20 iterations

Start with four numbers:
a b c d

Fill in subsequent rows by taking the absolute value of the number above minus the one above and to the right:
|a-b| |b-c| |c-d| |d-a| (d has nothing to the right, so we 'wrap around' and use a)

The challenge is: Find numbers a, b, c, and d that yield 20 rows where at least one number on each row is not zero. (not counting the initial row)

Example:

If we start with 1, 2, 3, 4, we get:
1 1 1 3
0 0 2 2
0 2 0 2
2 2 2 2
0 0 0 0

This counts as 4 iterations.

Originally posted by SwissGambit
Start with four numbers:
a b c d

Fill in subsequent rows by taking the absolute value of the number above minus the one above and to the right:
|a-b| |b-c| |c-d| |d-a| (d has nothing to the right, so we 'wrap around' and use a)

The challenge is: [b]Find numbers a, b, c, and d that yield 20 rows where at least one number on each row is not ...[text shortened]... 2, 3, 4, we get:
1 1 1 3
0 0 2 2
0 2 0 2
2 2 2 2
0 0 0 0

This counts as 4 iterations.

100, 3, 2, 1

?
did I understqnd the question right?

Originally posted by agryson
100, 3, 2, 1

?
did I understqnd the question right?

Using those numbers, i get

100 3 2 1
97 1 1 99
96 0 98 2
96 98 96 94
2 2 2 2
0 0 0 0

...which is only 4 iterations.

Order of operations is to subtract first, and then take the absolute value of that result.

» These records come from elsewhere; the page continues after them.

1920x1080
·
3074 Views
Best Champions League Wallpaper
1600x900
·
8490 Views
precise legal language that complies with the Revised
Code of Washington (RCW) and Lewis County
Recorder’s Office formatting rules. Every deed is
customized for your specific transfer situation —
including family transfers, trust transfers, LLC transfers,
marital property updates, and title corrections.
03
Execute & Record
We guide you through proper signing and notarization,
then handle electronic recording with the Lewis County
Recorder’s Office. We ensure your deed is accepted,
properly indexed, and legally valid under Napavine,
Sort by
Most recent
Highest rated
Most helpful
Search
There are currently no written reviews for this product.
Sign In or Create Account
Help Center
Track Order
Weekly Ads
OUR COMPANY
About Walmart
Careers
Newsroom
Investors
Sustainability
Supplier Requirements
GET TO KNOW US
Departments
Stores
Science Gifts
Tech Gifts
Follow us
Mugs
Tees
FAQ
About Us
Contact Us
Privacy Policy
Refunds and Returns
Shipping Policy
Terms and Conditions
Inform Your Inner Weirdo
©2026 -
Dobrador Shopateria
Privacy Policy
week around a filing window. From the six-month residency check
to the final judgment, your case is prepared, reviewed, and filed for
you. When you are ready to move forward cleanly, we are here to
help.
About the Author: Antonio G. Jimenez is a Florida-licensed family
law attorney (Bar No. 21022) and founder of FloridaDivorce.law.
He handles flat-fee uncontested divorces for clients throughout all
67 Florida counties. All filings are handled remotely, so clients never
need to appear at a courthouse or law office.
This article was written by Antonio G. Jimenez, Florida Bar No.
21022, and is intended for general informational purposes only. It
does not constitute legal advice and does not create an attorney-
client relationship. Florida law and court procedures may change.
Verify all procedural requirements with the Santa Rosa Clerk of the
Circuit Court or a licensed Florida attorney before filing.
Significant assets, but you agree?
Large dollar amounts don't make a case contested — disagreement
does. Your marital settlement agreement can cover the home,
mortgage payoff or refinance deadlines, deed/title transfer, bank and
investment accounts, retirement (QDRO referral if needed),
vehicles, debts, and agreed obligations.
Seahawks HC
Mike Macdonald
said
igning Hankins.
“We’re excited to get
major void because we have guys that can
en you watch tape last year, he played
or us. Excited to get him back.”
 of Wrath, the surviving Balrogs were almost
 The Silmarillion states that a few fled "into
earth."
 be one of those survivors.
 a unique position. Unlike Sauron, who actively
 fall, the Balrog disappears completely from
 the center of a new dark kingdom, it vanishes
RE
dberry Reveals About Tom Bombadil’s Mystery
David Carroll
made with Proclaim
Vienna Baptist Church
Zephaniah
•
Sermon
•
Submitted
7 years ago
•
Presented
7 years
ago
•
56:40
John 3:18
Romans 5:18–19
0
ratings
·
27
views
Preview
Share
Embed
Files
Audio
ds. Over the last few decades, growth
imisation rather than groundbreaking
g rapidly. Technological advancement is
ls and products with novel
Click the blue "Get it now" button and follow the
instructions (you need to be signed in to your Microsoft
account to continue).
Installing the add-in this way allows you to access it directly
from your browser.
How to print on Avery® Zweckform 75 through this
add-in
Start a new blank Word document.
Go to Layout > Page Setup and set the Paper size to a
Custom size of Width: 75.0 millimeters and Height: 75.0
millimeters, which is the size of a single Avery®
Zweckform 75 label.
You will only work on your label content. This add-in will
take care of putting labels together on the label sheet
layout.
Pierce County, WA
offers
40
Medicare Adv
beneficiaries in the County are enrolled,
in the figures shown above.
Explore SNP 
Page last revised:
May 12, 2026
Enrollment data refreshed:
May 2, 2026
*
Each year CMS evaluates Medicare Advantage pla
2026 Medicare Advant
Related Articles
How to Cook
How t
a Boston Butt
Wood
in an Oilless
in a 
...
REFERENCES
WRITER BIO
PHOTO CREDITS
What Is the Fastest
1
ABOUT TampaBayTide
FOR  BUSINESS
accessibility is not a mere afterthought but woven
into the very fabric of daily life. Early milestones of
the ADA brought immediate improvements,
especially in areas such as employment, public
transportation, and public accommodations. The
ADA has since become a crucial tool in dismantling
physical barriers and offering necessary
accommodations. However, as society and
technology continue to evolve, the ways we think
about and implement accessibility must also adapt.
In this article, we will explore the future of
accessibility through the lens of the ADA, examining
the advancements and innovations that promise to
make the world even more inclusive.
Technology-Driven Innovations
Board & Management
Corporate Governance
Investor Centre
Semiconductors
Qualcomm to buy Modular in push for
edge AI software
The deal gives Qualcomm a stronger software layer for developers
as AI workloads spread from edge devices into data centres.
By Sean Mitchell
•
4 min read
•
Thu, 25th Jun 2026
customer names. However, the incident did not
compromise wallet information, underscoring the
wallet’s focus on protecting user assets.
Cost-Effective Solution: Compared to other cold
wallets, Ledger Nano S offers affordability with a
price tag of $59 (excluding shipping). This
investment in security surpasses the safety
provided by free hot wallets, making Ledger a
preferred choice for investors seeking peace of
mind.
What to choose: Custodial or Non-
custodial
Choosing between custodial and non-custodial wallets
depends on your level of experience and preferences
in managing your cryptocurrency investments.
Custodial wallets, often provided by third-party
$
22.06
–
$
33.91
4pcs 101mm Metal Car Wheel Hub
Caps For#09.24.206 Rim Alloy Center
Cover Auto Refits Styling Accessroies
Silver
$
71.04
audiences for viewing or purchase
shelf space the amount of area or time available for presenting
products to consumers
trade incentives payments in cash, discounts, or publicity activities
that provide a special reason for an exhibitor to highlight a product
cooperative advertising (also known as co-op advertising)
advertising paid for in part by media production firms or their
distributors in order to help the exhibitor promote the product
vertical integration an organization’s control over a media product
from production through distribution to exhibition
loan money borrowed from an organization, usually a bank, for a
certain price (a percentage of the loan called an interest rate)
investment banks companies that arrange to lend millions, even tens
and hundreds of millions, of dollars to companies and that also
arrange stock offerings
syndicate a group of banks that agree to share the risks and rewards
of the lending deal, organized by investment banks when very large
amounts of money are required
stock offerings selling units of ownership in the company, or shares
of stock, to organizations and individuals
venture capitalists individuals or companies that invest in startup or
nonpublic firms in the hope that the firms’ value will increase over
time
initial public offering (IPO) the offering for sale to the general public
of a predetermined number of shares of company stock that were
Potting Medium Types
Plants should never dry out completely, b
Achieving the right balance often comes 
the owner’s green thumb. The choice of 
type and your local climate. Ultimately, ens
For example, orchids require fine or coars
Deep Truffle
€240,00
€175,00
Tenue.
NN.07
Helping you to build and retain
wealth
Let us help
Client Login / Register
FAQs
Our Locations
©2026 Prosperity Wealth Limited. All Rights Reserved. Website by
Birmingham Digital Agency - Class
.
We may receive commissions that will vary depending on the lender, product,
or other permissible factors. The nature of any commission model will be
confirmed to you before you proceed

Originally posted by SwissGambit
Using those numbers, i get

100 3 2 1
97 1 1 99
96 0 98 2
96 98 96 94
2 2 2 2
0 0 0 0

...which is only 4 iterations.

Order of operations is to subtract first, and then take the absolute value of that result.

hmm... ok, I'll work on it tomorrow,

Originally posted by SwissGambit
[b]Start with four numbers:
a b c d

Spot the mistake?

Originally posted by invigorate
Spot the mistake?

The mistake is tackling a problem like this without a basic knowledge of algebra.

Originally posted by invigorate
Spot the mistake?

I don't. What is the mistake?

I like this problem! Really!
Now I have something to think about during boring meetings.

The mistake is a b c and d are letters not numbers!!!

HA HA HA!

Originally posted by Gastel
The mistake is a b c and d are letters not numbers!!!

HA HA HA!

Who says they are letters?
He says from the beginning: "Start with four numbers: a b c d"
If he says the symbols are numbers they are, believe me. They perhaps look like letters but they are in fact numbers.

Can you solve the equation 2x=4 not realizing that the x stands for a number?

I think he was trying to be funny.

Trying.

Originally posted by mtthw
I think he was trying to be funny.

Trying.

Who? invigorate or Gastel or both? Exactly the same kind of humour? Strange...

a=pi
b=e
c=sqrt(2)
d=sqrt(3)

Originally posted by David113
a=pi
b=e
c=sqrt(2)
d=sqrt(3)

Doesn't work! Hits zero in four iterations 🙂. Try it out.

I spent some time trying to come up with a pattern that worked. No luck so far.

So went for the brute force approach 🙂. Best so far is [4910, 4163, 2789, 262], which gives the 20 iterations you wanted.

I'm sure there's a better way.

Originally posted by David113
a=pi
b=e
c=sqrt(2)
d=sqrt(3)

Oops...the stipulation should allow only whole numbers.